James Bowdoin laughed a little, and then grew silent. Finally, his glance falling on the yellow piles still lying on the floor, he shoveled them into the bag again and shouldered it up to the bank. There the deposit of specie was duly made, the money put in the old chest and sealed, and he learned that the pirates had been committed to stand their trial. And he and his father talked it over, and decided that the child might as well stay with McMurtagh, for the present at any rate.

But that "present" was long in passing; for the pirates were duly tried, and all but one of them found guilty, sentenced to be hanged, and duly executed on an island in the harbor. There were no sentimentalists about in those days; and their gibbets were erected in the sand of that harbor island, and their bodies swung for many days (as these same sentimentalists might now put it) near the sea they had loved so well; being a due encouragement to other pirates to leave Boston ships alone. Pity the town has not kept up those tactics with its railways!

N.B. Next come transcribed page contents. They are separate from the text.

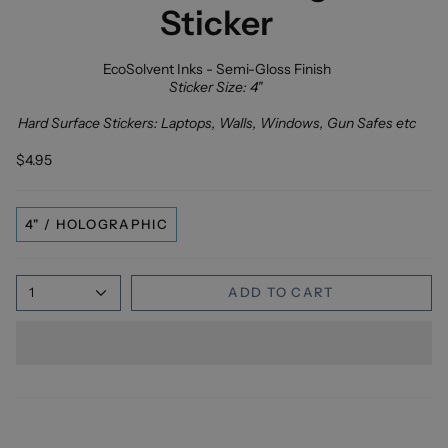
Sticker
EcoSolvent Inks - Semi-Gloss Finish
Sticker Size: 4"
Hard Surface Stickers: Laptops, Walls, Windows, Gun Safes etc
$4.95
4" / HOLOGRAPHIC
1
ADD TO CART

All the common seamen were executed, that is, and Manuel Silva, the second in command, who had left the little girl with McMurtagh. The captain, it was proved, had been polite to his two lady captives: the men safely disposed of, he had placed the best cabin at their command, and had even gone so far out of his way as to head the ship toward Boston, on their behalf; promising to place them on board some fishing-smack, not too far out. Silva had not agreed to this, and it had led to something like a mutiny on the part of the crew. It was owing to this, doubtless, that they were captured. De Soto, it was known, was a married man; moreover, he was new in command, and not used to pirate ways.

However, this conduct was deemed courteous by the administration at Washington, and, feminine influence being always potent with Andrew Jackson, De Soto's sentence was commuted to imprisonment for life; and shortly after, being taken to a quiet little country prison, he made interest with the jailer and escaped. It was reported that he shipped upon an African trader; and, going down the harbor past the figure of Manuel Silva elegantly outlined against the sky, he bowed sardonically to the swaying schema of his ancient messmate. It excited some little comment on the African trader at the time; but the usual professional esprit de corps keeps sailors from asking too many questions about the intimate professional conduct of their messmates in earlier voyages.

But that is why De Soto made no draft upon the credit side of his account at the Old Colony Bank; and James Bowdoin's Sons continued to carry the deposit on their books "for the benefit of whom it may concern." And so McMurtagh, who had taken little Mercedes Silva home that day, continued to make a home for her there, his old mother and his father aiding and abetting him in the task; and he carried her young life, in addition to his other burdens, "for the benefit of whom it may concern."

"Whom it may concern" is too old a story, in such cases, ever to be thought of by the actors in them.